> **TRY IT**
When a line below holds the string "вытяжной", show that line.
━━━━━ EXTRACTED DATA
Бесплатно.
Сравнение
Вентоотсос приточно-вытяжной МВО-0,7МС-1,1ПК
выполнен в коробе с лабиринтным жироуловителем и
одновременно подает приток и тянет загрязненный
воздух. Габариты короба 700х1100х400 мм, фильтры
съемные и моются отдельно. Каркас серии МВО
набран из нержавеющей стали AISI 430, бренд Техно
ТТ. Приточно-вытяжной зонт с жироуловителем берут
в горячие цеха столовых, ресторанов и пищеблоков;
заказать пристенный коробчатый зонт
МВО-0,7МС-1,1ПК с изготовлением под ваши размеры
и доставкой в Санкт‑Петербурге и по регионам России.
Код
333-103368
━━━━━━━━━━
> **EXERCISE OUTPUT**
Вентоотсос приточно-вытяжной МВО-0,7МС-1,1ПК
ТТ. Приточно-вытяжной зонт с жироуловителем берут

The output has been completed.